The conversation swirled around her but Morrow wasn’t listening.

She was looking at the boys’ feet. And she was feeling sick because they had the same Fila trainers on and they were black suede.

 * * *

It was stupid but Morrow felt as though she was betraying Kay as she drove into the police station across the road.

She parked around the back and locked the car, walking around to the front. The automatic door swished open, and she stepped in, walked over to the unmanned front bar and rang the bell attached to the desk. They were watching her from beyond the mirrored wall, she knew, so she nodded at her reflection and took out her warrant card, holding it up until the door opened and a middle-aged officer came out and checked it properly.
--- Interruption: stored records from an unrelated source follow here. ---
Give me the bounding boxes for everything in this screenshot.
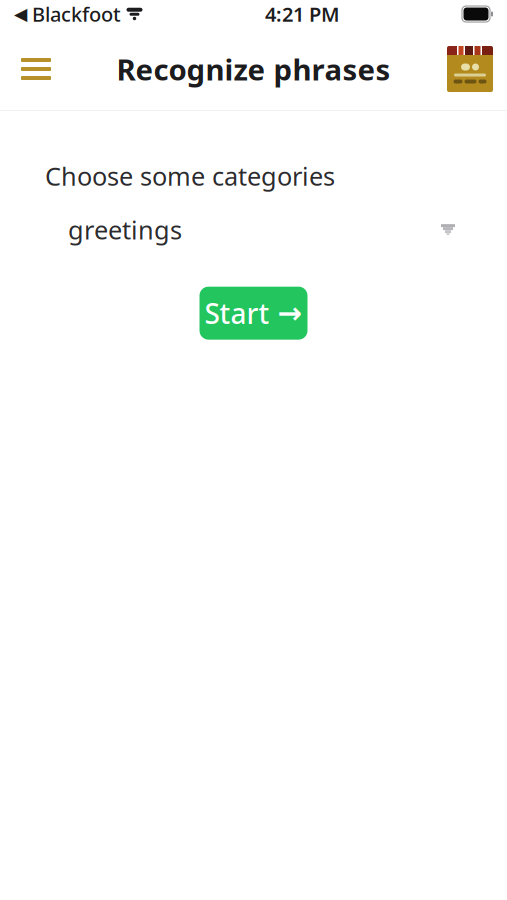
button[interactable]: greetings xyxy=(0,210,507,250)
staticText: ◀ xyxy=(14,4,27,24)
staticText: Blackfoot xyxy=(32,1,121,27)
button[interactable]: Start xyxy=(200,287,308,340)
staticText: Start xyxy=(204,295,270,332)
staticText: greetings xyxy=(68,213,182,246)
button[interactable]: Conversation app logo xyxy=(447,46,493,92)
staticText: Recognize phrases xyxy=(116,50,390,88)
staticText: → xyxy=(278,296,302,330)
staticText: 4:21 PM xyxy=(265,1,340,27)
staticText: Choose some categories xyxy=(45,159,335,193)
button[interactable]: Menu xyxy=(14,47,58,91)
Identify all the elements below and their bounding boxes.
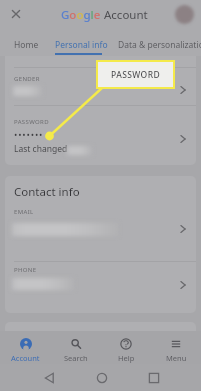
staticText: Account xyxy=(11,353,40,363)
staticText: PASSWORD xyxy=(111,69,161,81)
staticText: PASSWORD xyxy=(14,118,49,126)
staticText: Contact info xyxy=(14,184,80,200)
button[interactable]: Personal info xyxy=(55,39,108,51)
button[interactable]: Account xyxy=(0,331,51,364)
staticText: ••••••• xyxy=(14,128,44,140)
staticText: Help xyxy=(118,353,135,363)
button[interactable]: Home xyxy=(14,39,39,51)
button[interactable] xyxy=(5,262,196,313)
button[interactable] xyxy=(5,106,196,165)
staticText: Data & personalization xyxy=(118,39,201,51)
staticText: Account xyxy=(104,7,148,23)
staticText: GENDER xyxy=(14,75,40,83)
staticText: Search xyxy=(64,353,88,363)
button[interactable]: Help xyxy=(101,331,151,364)
staticText: Home xyxy=(14,39,39,51)
staticText: Personal info xyxy=(55,39,108,51)
staticText: Menu xyxy=(166,353,187,363)
staticText: EMAIL xyxy=(14,208,34,216)
staticText: PHONE xyxy=(14,266,37,274)
button[interactable]: Close xyxy=(7,5,25,23)
staticText: Google xyxy=(61,7,101,23)
button[interactable] xyxy=(5,68,196,105)
button[interactable]: Account avatar xyxy=(175,5,194,24)
button[interactable]: Menu xyxy=(151,331,201,364)
button[interactable] xyxy=(5,204,196,261)
button[interactable]: Data & personalization xyxy=(118,39,201,51)
staticText: Last changed xyxy=(14,143,68,155)
button[interactable]: Search xyxy=(51,331,101,364)
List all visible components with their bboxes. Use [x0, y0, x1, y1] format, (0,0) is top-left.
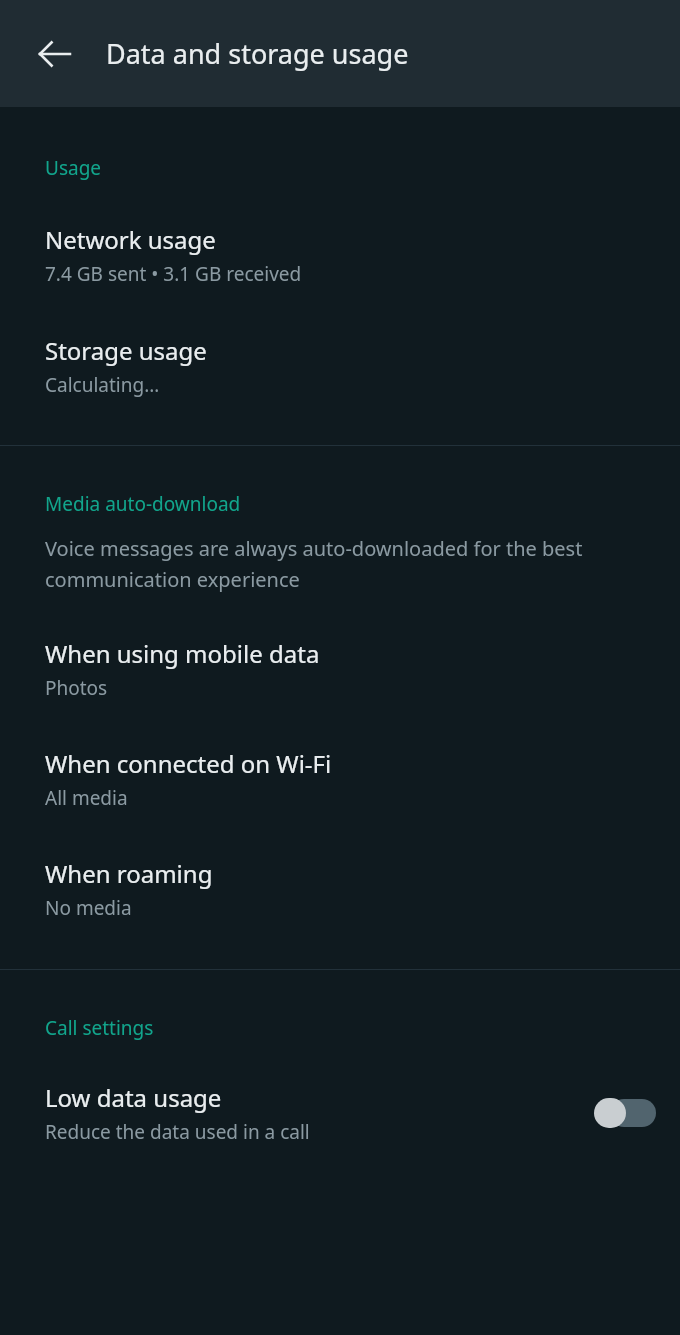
staticText: When using mobile data	[45, 637, 320, 670]
staticText: 7.4 GB sent • 3.1 GB received	[45, 261, 302, 287]
staticText: Low data usage	[45, 1081, 222, 1114]
staticText: When roaming	[45, 857, 213, 890]
staticText: Usage	[45, 155, 102, 181]
button[interactable]: Storage usage	[0, 322, 680, 410]
button[interactable]: Network usage	[0, 211, 680, 299]
staticText: Media auto-download	[45, 491, 241, 517]
staticText: When connected on Wi-Fi	[45, 747, 332, 780]
staticText: Network usage	[45, 223, 216, 256]
staticText: Photos	[45, 675, 108, 701]
button[interactable]: When roaming	[0, 845, 680, 933]
button[interactable]: Low data usage	[0, 1069, 680, 1157]
staticText: All media	[45, 785, 128, 811]
staticText: Data and storage usage	[106, 35, 409, 72]
staticText: Voice messages are always auto-downloade…	[45, 535, 620, 592]
button[interactable]: Back	[26, 25, 84, 83]
staticText: Call settings	[45, 1015, 154, 1041]
staticText: Reduce the data used in a call	[45, 1119, 310, 1145]
staticText: No media	[45, 895, 132, 921]
staticText: Calculating…	[45, 372, 160, 398]
button[interactable]: When connected on Wi-Fi	[0, 735, 680, 823]
button[interactable]: When using mobile data	[0, 625, 680, 713]
staticText: Storage usage	[45, 334, 207, 367]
“What can I do for you, ma’am?”

“I’m over here talking to someone. You know the high flats?”

“Aye.”

“Kay Murray? Joe Murray? Frank? What can you tell me about them?”

He raised his eyebrows and kept them there, looked down at her warrant card again and lifted the bar. “You better come in and speak to DC Shaw.”

He left her waiting in the back bar while he phoned around for his colleague. She found it interesting that, although it wasn’t shift change, he seemed certain Shaw was in the building, as if that was his habit or he wasn’t allowed out. When Shaw finally arrived she found he was old-fashioned police: smart hair, clipped manner, same age as her but less chippy and awkward.

“The Murrays are a pest. The mother ran a spite campaign to discredit this station, drove quite a wedge between us and the local populous of the high flats. Has taken months to get them back on side.”

“Really?”

“Yes, quite the rabble rouser.”

“What are the kids like?”

“Oh, listen, they were taking the leaflets around for her. Putting them through the doors of the people who—” and here he broke away, looked shifty, shuffled his feet.

He glanced up at her, suspicious, wondering if she was investigating the practices at the station. Morrow let him think it.

“These CCTV cameras everywhere around here—they all working?”

She saw his eye flick to the side as he thought through the playback, of the officers being seen traipsing up to the high flats alone…

“Look,” she said, “I’m going to huckle you up to London Road in a minute if you don’t just answer the question.”

“Yes,” he said automatically.

She pulled away from him, opened the door to the front bar. “You worry about the safety of junior officers at this station?” She saw a spark of shame in his eye. “Young, inexperienced officers, out in a hostile environment? Needing back-up? And you’re down here reading The Digger. Even if nothing happens to them, they get to think it’s acceptable practice, then they send coppers out and something happens.” She was getting close to making an allegation so she stopped. “If I hear anything else about this station I will come back and I will fucking huckle you, understand?”

His mouth tightened when she swore, so she did it again, “I fucking will, as well.”

She walked off and slammed the door shut behind her, walking quickly through the front bar to the door.

Outside the air was threatening frost. From the side of her car she looked back up to the high flats.

Shaw had told her a lot about the Murrays. Everything he didn’t say was a volume. He didn’t have anything concrete to discredit Kay with, the kids didn’t have any previous offenses. She wasn’t in dispute with an ex-partner or neighbors, wasn’t screwing the brew or prone to drunken parties. If she had he would have brought it up.

The Murrays were nicer than her family anyway.